Tennessee Government’s Decision to Return Federal HIV Prevention Funds puts Progress Towards Ending the Epidemic in the State at Risk
The State of Tennessee has notified the U.S. Centers for Disease Control and Prevention (CDC) that it intends to return federal funding for HIV prevention programs, including core surveillance and prevention program (PS18-1802) and Ending the HIV Epidemic (PS20-2010) funds beginning May 31, 2023.1 These funds have allowed the Tennessee Department of Health (TDH) to build a robust and effective HIV prevention program that has made remarkable progress in reducing new HIV diagnoses in Tennessee.

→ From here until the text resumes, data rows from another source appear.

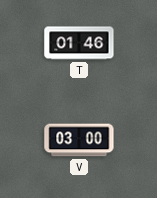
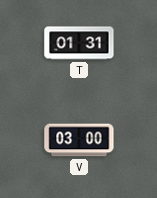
T: 01:46 -> 01:31
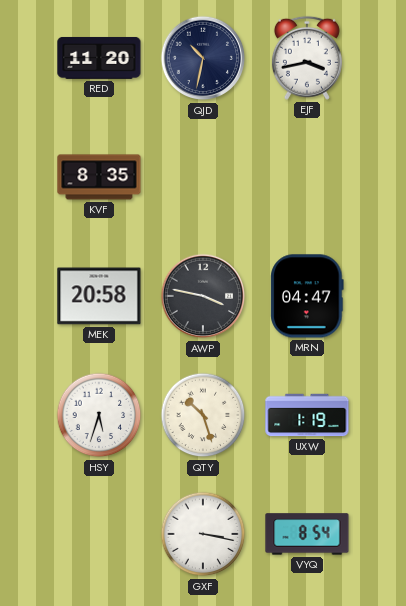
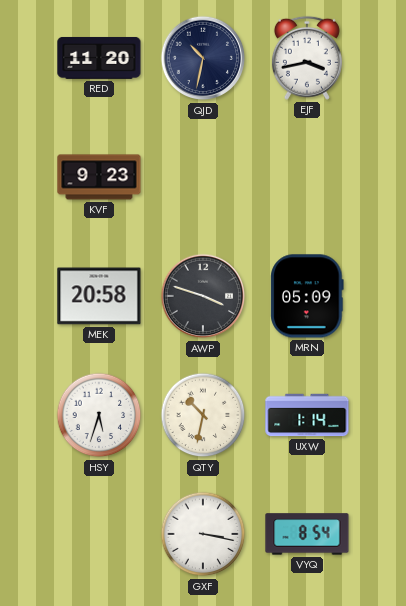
KVF: 8:35 -> 9:23
AWP: 3:47 -> 3:48
MRN: 04:47 -> 05:09
QTY: 10:27 -> 10:32
UXW: 1:19 -> 1:14
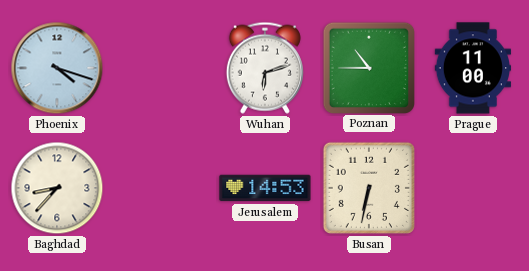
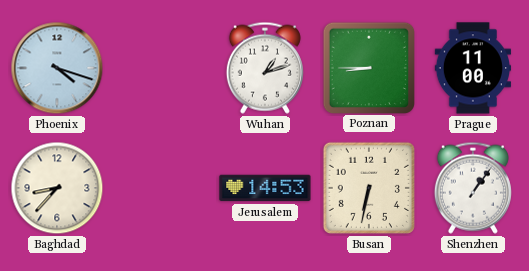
Wuhan: 6:12 -> 1:12
Poznan: 10:45 -> 8:45
Shenzhen: none -> 1:06
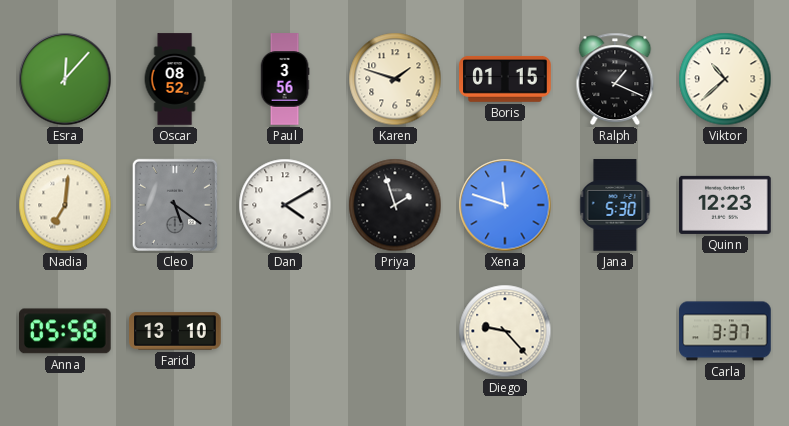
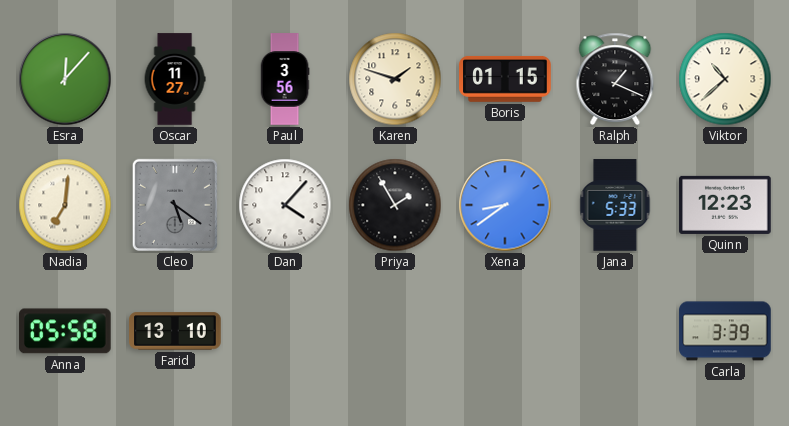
Oscar: 08:52 -> 11:27
Dan: 4:10 -> 4:07
Priya: 1:57 -> 1:55
Xena: 11:48 -> 8:39
Jana: 5:30 -> 5:33
Diego: 9:23 -> none
Carla: 3:37 -> 3:39
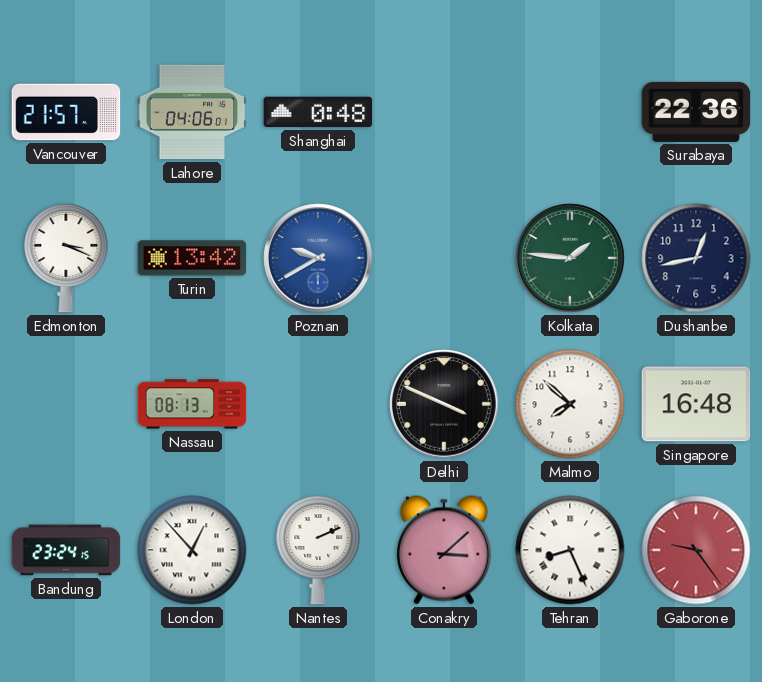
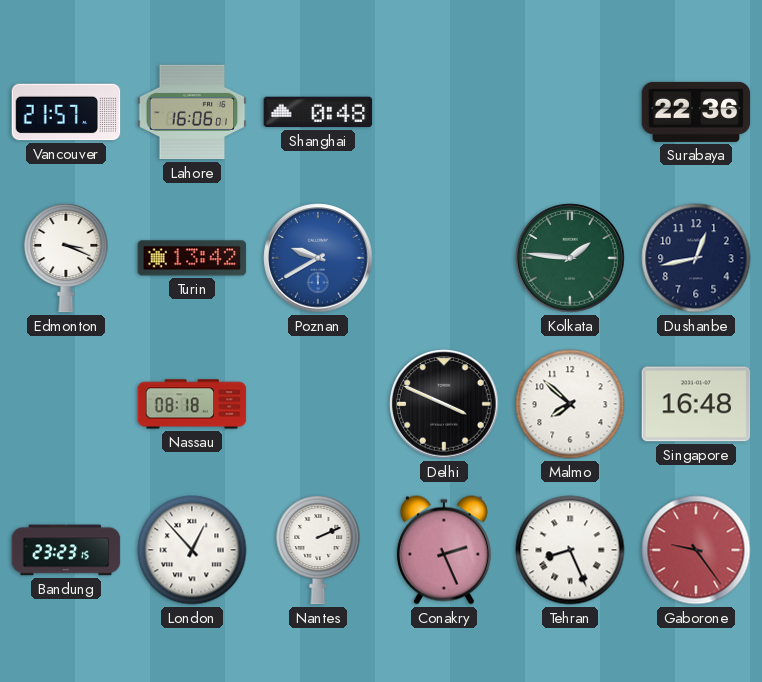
Lahore: 04:06 -> 16:06
Nassau: 08:13 -> 08:18
Bandung: 23:24 -> 23:23
Conakry: 3:08 -> 2:26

Between 2008 and 2019, there has been a 22.5% decrease in new HIV diagnoses in Tennessee, from 998 in 2008 to 773 in 2019. The number of pre-exposure prophylaxis (PrEP) users in the state has increased drastically, from 93 individuals in 2012 to 6,909 in 2021. The percentage of people living with HIV who are virally suppressed in Tennessee exceeds the national average.2
Tennessee has been able to achieve this progress thanks to CDC funding from PS18-1802 and PS20-2010 that has helped build up the state health department and support a network of community-based organizations (CBOs) and other HIV prevention service providers that rely heavily on these federal awards. These organizations work diligently to provide accessible, affordable, and culturally competent HIV services and resources to people vulnerable to HIV; they understand and often represent individuals in the communities served.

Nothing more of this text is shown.